Passa altro tempo. Un giorno nel centro meccanografico di un importatore di vetrerie, mentre controllo la correttezza della stampa di una tabulatrice, scopro che nella lista, tra pentole di pirex e microscopi, ci sono anche dischi di vetro per specchi. "Ricattando" il capocentro sono riuscito, pagandoli, ad ottenerne due da 20 centimetri di diametro.
Quando finalmente riesco a trovare gli abrasivi, comincio la lavorazione dello specchio.

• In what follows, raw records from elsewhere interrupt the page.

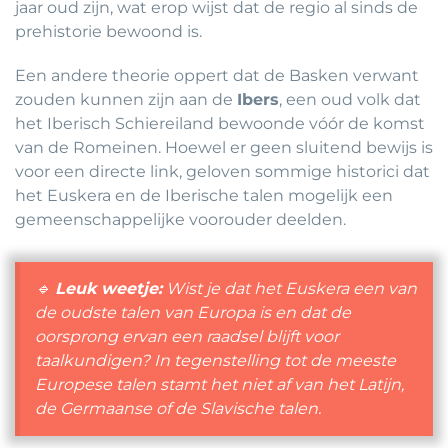
jaar oud zijn, wat erop wijst dat de regio al sinds de
prehistorie bewoond is.
Een andere theorie oppert dat de Basken verwant
zouden kunnen zijn aan de
Ibers
, een oud volk dat
het Iberisch Schiereiland bewoonde vóór de komst
van de Romeinen. Hoewel er geen sluitend bewijs is
voor een directe link, geloven sommige historici dat
het Euskera en de Iberische talen mogelijk een
gemeenschappelijke voorouder deelden.
🔹
Leuk weetje:
Wist je dat het Euskera een van
de oudste talen van Europa is en dat de
oorsprong ervan een raadsel blijft voor
taalkundigen? In tegenstelling tot de meeste
Europese talen stamt het niet af van het Latijn,
de Germaanse of de Slavische talen.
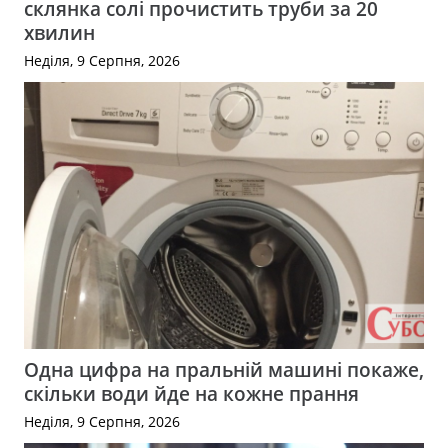
склянка солі прочистить труби за 20
хвилин
Неділя, 9 Серпня, 2026
Одна цифра на пральній машині покаже,
скільки води йде на кожне прання
Неділя, 9 Серпня, 2026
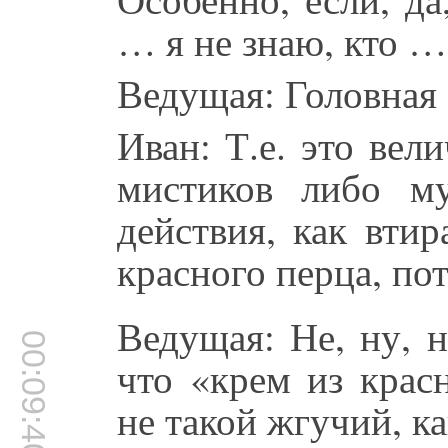
… я не знаю, кто …
Ведущая: Головная 
Иван: Т.е. это вел
мистиков либо м
действия, как втир
красного перца, пот
Ведущая: Не, ну, 
00:09:40
что «крем из крас
не такой жгучий, к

Il tempo scorre. Era sicuramente un sabato; passando dalle parti di via Borzoli [si trattava dell'ultima sede dell'officina privata di Monticelli Link esterno Street View] vedo dei signori che trafficano con un telescopio. Uno di quei signori era lo stesso che avevo visto provare quello strano motore a scoppio e che mi aveva fatto osservare quel picchetto al suo "telescopio".
Avevo trovato la Sezione Astrofili dell'Università Popolare Sestrese, avevo trovato Virginio Monticelli.

Lo stesso Monticelli poi, mi ha spiegato il funzionamento di quel motore utilizzando un modellino con il quale si potevano vedere i movimenti e le fasi.
Quello era un motore molto diverso dai motori usuali, tanto diverso quanto diverso da un motore normale è un motore Wankel.

Questi sono i miei ricordi di Virginio Monticelli. Purtroppo ho goduto per poco tempo della sua esperienza e compagnia.